Il paraît que j'en tombai amoureux fou. Je dis «il paraît», car je ne me souviens que d'une scène de
passion, d'épouvantable jalousie.

Et contre qui?

Contre l'oncle Joseph lui-même, qui avait fait la cour à mademoiselle Célina Garnier, s'y était pris, je ne
sais comment, mais avait fini par la demander en mariage et l'épouser.

L'aimait-elle?

Je ne puis aujourd'hui répondre à cette question; aujourd'hui que la raison est revenue, que le temps a
versé sa neige sur ces émotions profondes. Mais alors, - au moment où mademoiselle Célina se maria,

j'étais aveuglé par la passion.

Elle allait être la femme d'un autre! Elle me refusait, moi si pur. Je ne savais pas encore la différence qu'il
y avait entre une dame et un monsieur, et je croyais que les enfants naissaient sous les choux.

Quand j'étais dans un potager, il m'arrivait de regarder; je me promenais dans les légumes, avec l'idée que
moi aussi je pouvais être père...

Mais tout de même, je tressaillais quand ma tante me tapotait les joues et me parlait en bordelais.
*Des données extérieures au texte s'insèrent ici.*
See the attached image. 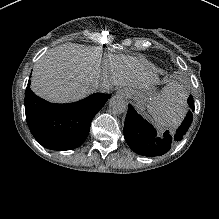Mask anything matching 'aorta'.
Returning <instances> with one entry per match:
<instances>
[{
	"label": "aorta",
	"instance_id": "aorta-1",
	"mask_svg": "<svg viewBox=\"0 0 219 219\" xmlns=\"http://www.w3.org/2000/svg\"><path fill=\"white\" fill-rule=\"evenodd\" d=\"M109 111L113 115H121L127 111V104L123 98L114 96L109 101Z\"/></svg>",
	"mask_w": 219,
	"mask_h": 219
}]
</instances>
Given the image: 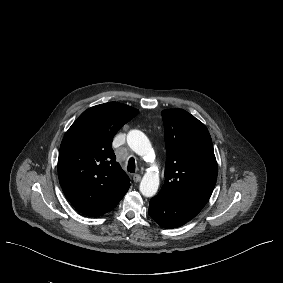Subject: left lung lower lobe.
<instances>
[{
    "mask_svg": "<svg viewBox=\"0 0 283 283\" xmlns=\"http://www.w3.org/2000/svg\"><path fill=\"white\" fill-rule=\"evenodd\" d=\"M202 208L199 204L158 193L150 200L149 215L161 227L171 229L193 219Z\"/></svg>",
    "mask_w": 283,
    "mask_h": 283,
    "instance_id": "left-lung-lower-lobe-1",
    "label": "left lung lower lobe"
}]
</instances>
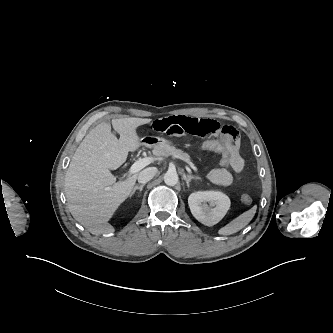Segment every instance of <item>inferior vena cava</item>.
Masks as SVG:
<instances>
[{
    "label": "inferior vena cava",
    "instance_id": "inferior-vena-cava-1",
    "mask_svg": "<svg viewBox=\"0 0 333 333\" xmlns=\"http://www.w3.org/2000/svg\"><path fill=\"white\" fill-rule=\"evenodd\" d=\"M156 173H157L156 168L154 167L146 168L138 174V182L145 184L148 181H150L156 175Z\"/></svg>",
    "mask_w": 333,
    "mask_h": 333
}]
</instances>
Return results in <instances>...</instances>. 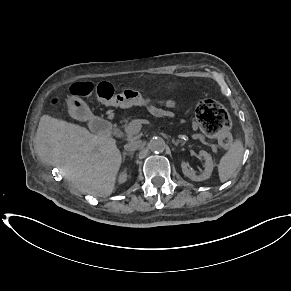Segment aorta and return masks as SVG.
<instances>
[{"instance_id":"1","label":"aorta","mask_w":291,"mask_h":291,"mask_svg":"<svg viewBox=\"0 0 291 291\" xmlns=\"http://www.w3.org/2000/svg\"><path fill=\"white\" fill-rule=\"evenodd\" d=\"M148 146L151 151L159 153L164 151L166 144L161 137H154L149 141Z\"/></svg>"}]
</instances>
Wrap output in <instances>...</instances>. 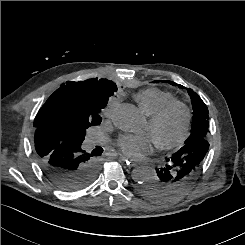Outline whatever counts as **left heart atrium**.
Instances as JSON below:
<instances>
[{"mask_svg": "<svg viewBox=\"0 0 245 245\" xmlns=\"http://www.w3.org/2000/svg\"><path fill=\"white\" fill-rule=\"evenodd\" d=\"M117 146L125 156L140 160L152 152L153 140L149 135H124L118 139Z\"/></svg>", "mask_w": 245, "mask_h": 245, "instance_id": "left-heart-atrium-1", "label": "left heart atrium"}]
</instances>
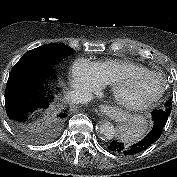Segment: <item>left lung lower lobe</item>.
<instances>
[{"label": "left lung lower lobe", "mask_w": 177, "mask_h": 177, "mask_svg": "<svg viewBox=\"0 0 177 177\" xmlns=\"http://www.w3.org/2000/svg\"><path fill=\"white\" fill-rule=\"evenodd\" d=\"M168 109L169 108L160 109L152 112L153 127L143 140L129 147L122 142L112 141L111 144L108 146V149L112 152L124 155H133L146 150L161 136L168 116L171 113V110L169 111Z\"/></svg>", "instance_id": "0a47b994"}]
</instances>
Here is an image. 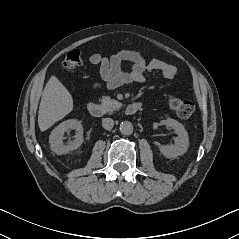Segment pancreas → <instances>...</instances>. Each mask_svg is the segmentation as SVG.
Instances as JSON below:
<instances>
[{"mask_svg": "<svg viewBox=\"0 0 239 239\" xmlns=\"http://www.w3.org/2000/svg\"><path fill=\"white\" fill-rule=\"evenodd\" d=\"M100 101L107 112H113L114 110L119 109L122 106L120 102L111 99L109 96H103Z\"/></svg>", "mask_w": 239, "mask_h": 239, "instance_id": "cf45deb5", "label": "pancreas"}]
</instances>
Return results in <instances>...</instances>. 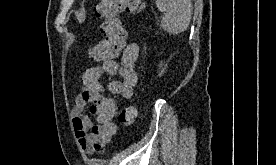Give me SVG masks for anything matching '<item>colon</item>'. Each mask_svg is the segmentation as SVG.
<instances>
[{
  "instance_id": "colon-1",
  "label": "colon",
  "mask_w": 276,
  "mask_h": 165,
  "mask_svg": "<svg viewBox=\"0 0 276 165\" xmlns=\"http://www.w3.org/2000/svg\"><path fill=\"white\" fill-rule=\"evenodd\" d=\"M144 7L142 0H99L94 7V13L101 21L102 39L89 49L90 58L96 61H109L116 58L124 48L126 39L119 15L137 14ZM136 116V107L128 105L120 110L118 121L121 125L129 127L135 122Z\"/></svg>"
}]
</instances>
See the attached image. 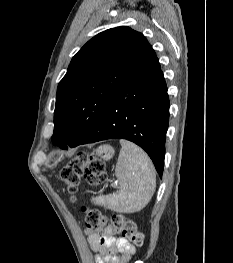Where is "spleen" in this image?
I'll list each match as a JSON object with an SVG mask.
<instances>
[{"label": "spleen", "instance_id": "spleen-1", "mask_svg": "<svg viewBox=\"0 0 233 263\" xmlns=\"http://www.w3.org/2000/svg\"><path fill=\"white\" fill-rule=\"evenodd\" d=\"M121 150L116 164V177L120 190L92 198L96 205L128 213L144 208L156 187V175L148 155L137 145L120 140Z\"/></svg>", "mask_w": 233, "mask_h": 263}]
</instances>
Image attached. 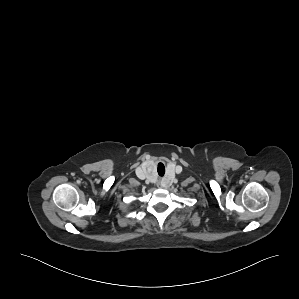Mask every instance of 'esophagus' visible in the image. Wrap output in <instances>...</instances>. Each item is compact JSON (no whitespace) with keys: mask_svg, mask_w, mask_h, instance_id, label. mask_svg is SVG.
<instances>
[{"mask_svg":"<svg viewBox=\"0 0 299 299\" xmlns=\"http://www.w3.org/2000/svg\"><path fill=\"white\" fill-rule=\"evenodd\" d=\"M159 185L162 186V182H160Z\"/></svg>","mask_w":299,"mask_h":299,"instance_id":"34e87169","label":"esophagus"}]
</instances>
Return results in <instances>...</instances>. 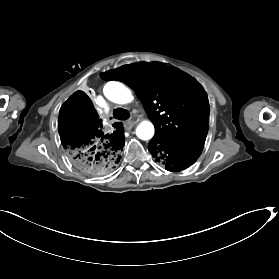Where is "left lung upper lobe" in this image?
I'll list each match as a JSON object with an SVG mask.
<instances>
[{
	"label": "left lung upper lobe",
	"instance_id": "5c2ea615",
	"mask_svg": "<svg viewBox=\"0 0 279 279\" xmlns=\"http://www.w3.org/2000/svg\"><path fill=\"white\" fill-rule=\"evenodd\" d=\"M127 84L155 126L152 140L204 146L209 128L206 93L191 78L166 65L134 63L101 74Z\"/></svg>",
	"mask_w": 279,
	"mask_h": 279
}]
</instances>
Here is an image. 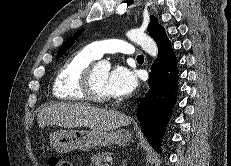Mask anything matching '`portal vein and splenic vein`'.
Wrapping results in <instances>:
<instances>
[{"mask_svg":"<svg viewBox=\"0 0 231 166\" xmlns=\"http://www.w3.org/2000/svg\"><path fill=\"white\" fill-rule=\"evenodd\" d=\"M106 162L111 163L112 162V158L111 157H107L106 158Z\"/></svg>","mask_w":231,"mask_h":166,"instance_id":"obj_1","label":"portal vein and splenic vein"}]
</instances>
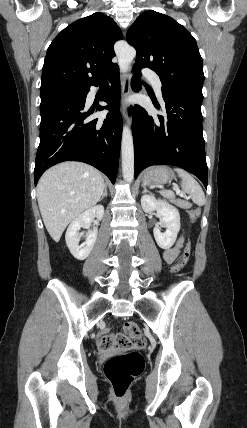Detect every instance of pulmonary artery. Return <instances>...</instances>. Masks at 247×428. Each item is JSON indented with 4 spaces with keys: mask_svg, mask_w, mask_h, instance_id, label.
Returning <instances> with one entry per match:
<instances>
[{
    "mask_svg": "<svg viewBox=\"0 0 247 428\" xmlns=\"http://www.w3.org/2000/svg\"><path fill=\"white\" fill-rule=\"evenodd\" d=\"M143 75L148 78L150 81H152L155 91L158 95H161V87H162V83L160 81V79L158 78V76L151 70L149 69H144L143 70Z\"/></svg>",
    "mask_w": 247,
    "mask_h": 428,
    "instance_id": "obj_1",
    "label": "pulmonary artery"
}]
</instances>
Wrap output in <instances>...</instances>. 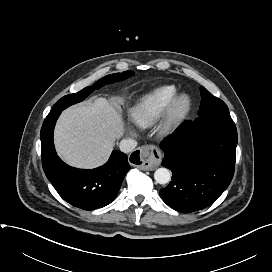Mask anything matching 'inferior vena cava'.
I'll use <instances>...</instances> for the list:
<instances>
[{
  "mask_svg": "<svg viewBox=\"0 0 272 272\" xmlns=\"http://www.w3.org/2000/svg\"><path fill=\"white\" fill-rule=\"evenodd\" d=\"M137 142L133 139H123L119 144V148L124 153H129L135 149Z\"/></svg>",
  "mask_w": 272,
  "mask_h": 272,
  "instance_id": "602c4592",
  "label": "inferior vena cava"
}]
</instances>
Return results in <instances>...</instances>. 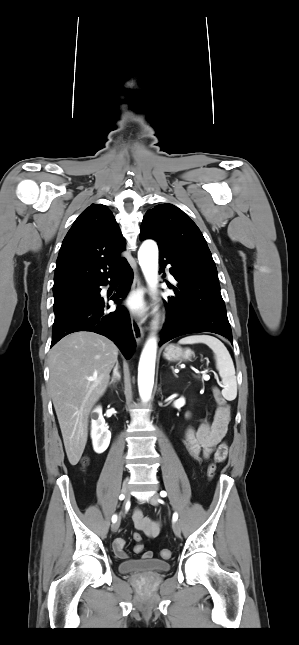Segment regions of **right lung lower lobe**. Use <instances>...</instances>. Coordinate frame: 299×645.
<instances>
[{"label":"right lung lower lobe","instance_id":"right-lung-lower-lobe-1","mask_svg":"<svg viewBox=\"0 0 299 645\" xmlns=\"http://www.w3.org/2000/svg\"><path fill=\"white\" fill-rule=\"evenodd\" d=\"M120 276L117 293L111 298L115 302L124 298L128 293L133 279V271L125 261L116 272L92 284V292L88 299L71 306L60 315L55 316L52 328L51 347L64 336L77 331H91L112 340L128 359L133 352L136 342L128 312L118 306L114 312L107 313L105 300L100 296L99 286L106 285L108 278Z\"/></svg>","mask_w":299,"mask_h":645}]
</instances>
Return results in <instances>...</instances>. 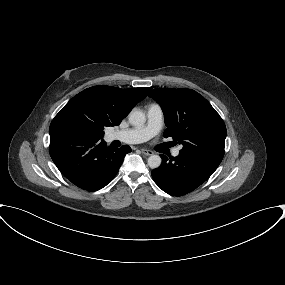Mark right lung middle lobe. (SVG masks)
<instances>
[{
  "instance_id": "obj_1",
  "label": "right lung middle lobe",
  "mask_w": 285,
  "mask_h": 285,
  "mask_svg": "<svg viewBox=\"0 0 285 285\" xmlns=\"http://www.w3.org/2000/svg\"><path fill=\"white\" fill-rule=\"evenodd\" d=\"M69 135L75 136L79 139L87 140V141H95V137L89 131L82 128H72L69 131Z\"/></svg>"
}]
</instances>
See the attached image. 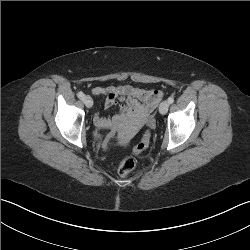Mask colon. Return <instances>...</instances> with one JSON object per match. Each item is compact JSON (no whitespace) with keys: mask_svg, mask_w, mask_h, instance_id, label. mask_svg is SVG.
Instances as JSON below:
<instances>
[{"mask_svg":"<svg viewBox=\"0 0 250 250\" xmlns=\"http://www.w3.org/2000/svg\"><path fill=\"white\" fill-rule=\"evenodd\" d=\"M154 125V121L149 119L147 121V130L143 135L141 141L133 148L132 155L126 156L123 158L118 167V174L120 176H126L129 172H131L136 166V155H139L143 152L150 141L151 129ZM116 136V133L113 130H109L104 136V141L102 142V148L108 149L110 147V141Z\"/></svg>","mask_w":250,"mask_h":250,"instance_id":"1","label":"colon"}]
</instances>
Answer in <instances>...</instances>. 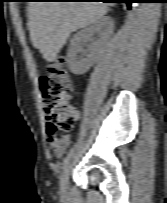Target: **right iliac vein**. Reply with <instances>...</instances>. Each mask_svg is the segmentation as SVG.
<instances>
[{"label": "right iliac vein", "mask_w": 167, "mask_h": 203, "mask_svg": "<svg viewBox=\"0 0 167 203\" xmlns=\"http://www.w3.org/2000/svg\"><path fill=\"white\" fill-rule=\"evenodd\" d=\"M71 169V164L66 168L65 172L61 176L60 180V194L62 196H66L68 193V188H69V172Z\"/></svg>", "instance_id": "obj_1"}]
</instances>
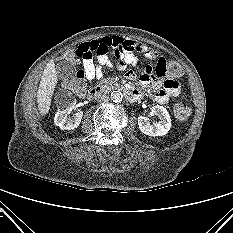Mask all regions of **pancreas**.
<instances>
[{
  "instance_id": "pancreas-1",
  "label": "pancreas",
  "mask_w": 233,
  "mask_h": 233,
  "mask_svg": "<svg viewBox=\"0 0 233 233\" xmlns=\"http://www.w3.org/2000/svg\"><path fill=\"white\" fill-rule=\"evenodd\" d=\"M113 84V80L111 78H106V79H102L99 83L98 86L102 87V88H107V87H111Z\"/></svg>"
}]
</instances>
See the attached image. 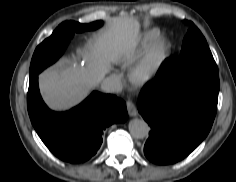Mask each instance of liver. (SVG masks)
Wrapping results in <instances>:
<instances>
[{
	"label": "liver",
	"mask_w": 236,
	"mask_h": 182,
	"mask_svg": "<svg viewBox=\"0 0 236 182\" xmlns=\"http://www.w3.org/2000/svg\"><path fill=\"white\" fill-rule=\"evenodd\" d=\"M138 30L137 20L114 18L108 28L79 51L86 60L85 66L60 65L40 74V90L49 107L64 110L81 102L104 79L111 64L132 51Z\"/></svg>",
	"instance_id": "liver-1"
}]
</instances>
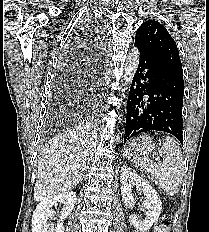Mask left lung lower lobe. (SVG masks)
<instances>
[{"label":"left lung lower lobe","mask_w":209,"mask_h":232,"mask_svg":"<svg viewBox=\"0 0 209 232\" xmlns=\"http://www.w3.org/2000/svg\"><path fill=\"white\" fill-rule=\"evenodd\" d=\"M183 94V72L163 67L140 50L128 96L124 143L142 132L163 131L183 145Z\"/></svg>","instance_id":"obj_1"}]
</instances>
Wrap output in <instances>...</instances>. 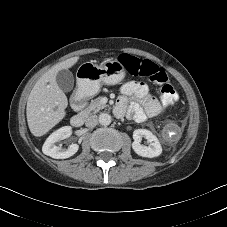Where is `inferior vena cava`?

Quand
elle me regardait d'une certaine façon, le coeur me tournait, comme le jour où, sur le Breuil, j'étais monté

dans une balançoire de foire.

J'étais déjà grand: dix ans. C'est ce que je lui disais:

«N'épouse pas mon oncle Joseph! Dans quelque temps, je serai un homme: attends-moi, jure-moi que tu
m'attendras! C'est pour de rire, n'est-ce pas, la noce d'aujourd'hui?»

Ce n'était pas pour de rire, du tout; ils étaient mariés bel et bien, et ils s'en allèrent tous les deux.

Je les vis disparaître.

Ma jalousie veillait. J'entendis tourner la clef.

Elle me tordit le coeur, cette clef! J'écoutai, je fis le guet. Rien! rien! Je sentis que j'étais perdu. Je rentrai
dans la salle du festin, et je bus pour oublier.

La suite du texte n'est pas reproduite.